Sunday, May 24, 2009

On Smiling

After dinner one night, we were just cooing over my three month old infant smiling. What is it about a baby’s smile that just makes you giggle, laugh out loud, feel so filled with love and happiness? Of course, I love to see my oldest Elijah smile, and my husband. But there is nothing like a baby’s smile. What is it?

My husband and I were just smiling and giggling over this little person’s smile and I got nervous that my five-year old Elijah would get jealous. But he just said, “when Ezra smiles, it makes me want to smile.”

How lovely a thing to hear! How perfect!

How happy it made that he wasn’t jealous, that the smile just made him happy.

So I tried it out at Ross. I smiled randomly at people who seemed unhappy or so focused on their goal they were unknowingly sporting frowns. I smiled and though they seemed tentative, they reciprocated. And the brief exchange was pleasant.

So, I try to do it more often with people everywhere. I try to remember that a smile is worth something. Unfortunately, I learned that a smile is worth more than I have in currency to the older gentleman who hasn’t received a smile in quite some time. The exchange sometimes includes an uninvited flirtation or “can I get your number?” Sometimes, I want to yank my smile back or say, “it’s just a smile! Not an invitation.” But I continue to smile and say thank you or no you cannot have my number.

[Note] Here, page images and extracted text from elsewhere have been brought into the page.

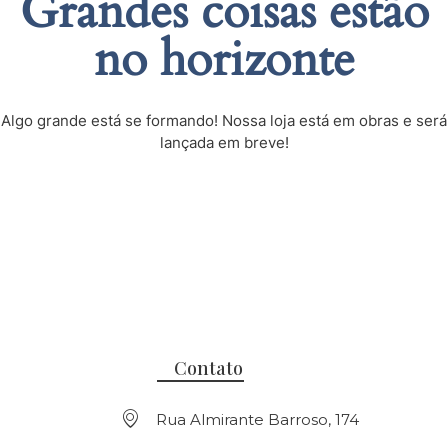
Grandes coisas estão
no horizonte
Algo grande está se formando! Nossa loja está em obras e será
lançada em breve!
Contato
Rua Almirante Barroso, 174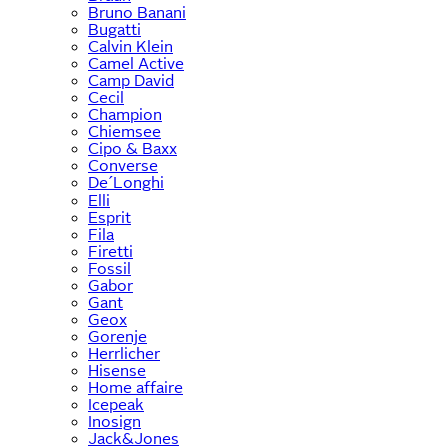
Bruno Banani
Bugatti
Calvin Klein
Camel Active
Camp David
Cecil
Champion
Chiemsee
Cipo & Baxx
Converse
De´Longhi
Elli
Esprit
Fila
Firetti
Fossil
Gabor
Gant
Geox
Gorenje
Herrlicher
Hisense
Home affaire
Icepeak
Inosign
Jack&Jones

I guess they are used to getting ugly mugs from people. Elijah has asked me about the ugly mug I’ve had on different occasions, “Mommy are you mad?”

“No honey, I’m not mad, why do you ask?” I reply with another question.
“Because you’re not smiling,” he lamented.

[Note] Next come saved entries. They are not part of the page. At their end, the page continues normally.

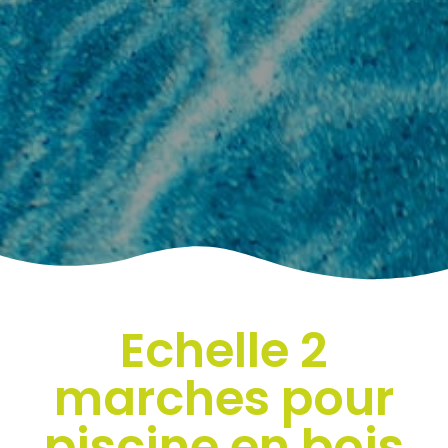
Echelle 2
marches pour
piscine en bois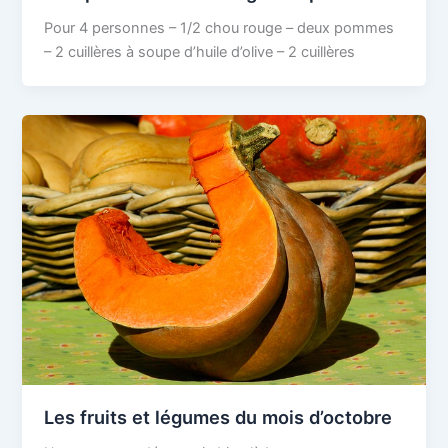
Pour 4 personnes – 1/2 chou rouge – deux pommes
– 2 cuillères à soupe d’huile d’olive – 2 cuillères
Les fruits et légumes du mois d’octobre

“I’m sorry,” and I give him the smile he deserves to see always.

On another occasion, it was simply, “I like it when you smile.” And I told him, “I like it when you smile.” And then we just smiled and our silly grins turned into laughter.

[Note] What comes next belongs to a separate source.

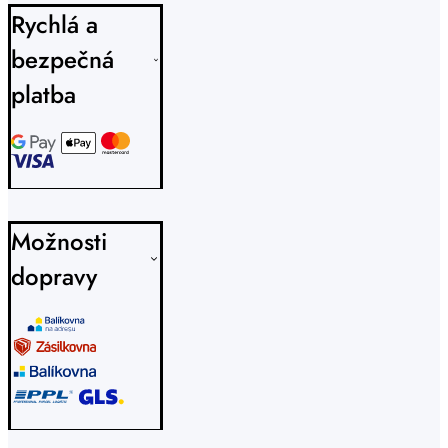
Rychlá a
bezpečná
platba
Možnosti
dopravy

When I’m at work and smile at my students when they are down or deep in thought, their faces brighten and they smile back. I’ve even started smiling at random students in the hallways. They need those smiles, that energy, that warmth. I need that warmth and when I remember that a simple smile can supply warmth, I ask myself why aren’t you smiling and I reply with one.


  1. Hey...smiling does feel good. It's god to be reminded and to remind oneself. I've had the same reaction from people in the public. On the home base it's sometimes met with suspicion. That probably means more smiles are needed? Kinda like random acts of kindness on the cheap.

  2. I agree with Loretta, smiles are sometimes met with suspicion. This could be because people don't see them enough; and it might also be because people don't always know how to read them. A smile, like Ezra's, can bring joy. One spread between strangers can create the bond of a shared experience. A smile can carry a mulititude of meaning. I've learned to rely on one when I don't have the words. I think Mother Theresa described a smile as a gift or an act of love, but I also agree with Melville: "a smile is the chosen vehicle of all ambiguities."